March 13, 2017
I love mead, more so dry mead than sweet mead. I first tasted mead at the age of 19 when my college roommate, Ray Hugh, and I visited his mother outside of London one summer. For some reason, I never had it again but the experience stuck with me. (I know you’re wondering how this is going to get around to Limoncello but read on!)
Fast forward to the late 1990’s when my husband began making wine at home. We didn’t have a proper wine cellar at the time, though we ultimately built a temperature controlled wine cellar in the basement of the coach house at our estate on Oakdale Avenue in Chicago…right below the gear works that were once used to rotate the horse-drawn carriages on the floor above.
This is what the coach house looked like when we owned the property on Oakdale Avenue.
We had a whole row of five gallon carboys of grape juice bubbling away through air locks in our family room. The wooden floors became stained purple. Luckily we were planning on remodeling the room and tearing up the floor so it didn’t matter much.
The wine was surprisingly good. We had both red and white. We made labels for our “Rohkam House” wines that portrayed a picture of the house as it looked in the late 1880’s. You can find that picture in a previous post.
After a few successes with wine, I asked Frank to make mead. He settled on a recipe he fancied, though it was not entirely a traditional northern European mead. It contained honey, of course, but the recipe specifically called for orange blossom honey which obviously has no connection to northern Europe. The recipe also required some freshly squeezed orange juice instead of just water. I was a bit skeptical about the non-traditional ingredients but…hey…I was finally getting my mead after all these years.
I found a beekeeper in Florida who would sell me five pounds of orange blossom honey from his own bees. I ordered five pounds of honey. I got fifty pounds sent overnight delivery!
It turns out that Muriel, the beekeeper, got two orders at the same time. My order was for five pounds sent by UPS ground. Someone else ordered 50 pounds sent express. Muriel got the orders confused and we suddenly were in the business of making ten times as much mead as we had planned.
That also meant we needed ten time the number of oranges we had planned on to get enough juice. I couldn’t bear to let those orange peels go to waste so I took out the recipe for limoncello that I got from relatives in Tuscany on our visit a couple of years earlier and decided to make it with orange zest instead of lemon zest.

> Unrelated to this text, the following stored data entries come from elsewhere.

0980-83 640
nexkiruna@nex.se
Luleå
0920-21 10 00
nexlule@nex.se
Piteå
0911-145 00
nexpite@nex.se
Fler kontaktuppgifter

I dubbed it arancello, using the Italian word for orange in the same way the Italian word for lemon is used to make the word limoncello.
I ultimately served it to friends and family visiting from Europe. I explained what I had done to make it. Not one of them had ever heard of anything like it but it was a hit.

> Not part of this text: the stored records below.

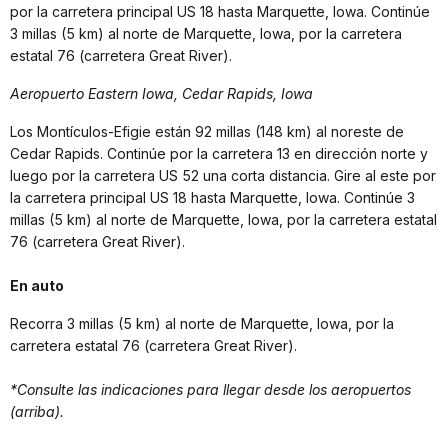
por la carretera principal US 18 hasta Marquette, Iowa. Continúe
3 millas (5 km) al norte de Marquette, Iowa, por la carretera
estatal 76 (carretera Great River).
Aeropuerto Eastern Iowa, Cedar Rapids, Iowa
Los Montículos-Efigie están 92 millas (148 km) al noreste de
Cedar Rapids. Continúe por la carretera 13 en dirección norte y
luego por la carretera US 52 una corta distancia. Gire al este por
la carretera principal US 18 hasta Marquette, Iowa. Continúe 3
millas (5 km) al norte de Marquette, Iowa, por la carretera estatal
76 (carretera Great River).
En auto
Recorra 3 millas (5 km) al norte de Marquette, Iowa, por la
carretera estatal 76 (carretera Great River).
*Consulte las indicaciones para llegar desde los aeropuertos
(arriba).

Fast forward a decade or two and arancello started to be imported from Italy (often called orancello or orangecello). While I can’t claim to have invented arancello, I am pretty sure it was not a common product when I got the idea to repurpose the family recipe for limoncello.
Oh, and that mead…it was pretty darn good. We served it for many dinner parties in place of white wine. Everyone thought it was wine. It had that haunting floral quality so like a good Viognier. Now that we have orange trees outside our door in Palm Springs maybe we can dig up that mead recipe again and make arancello as a buyproduct!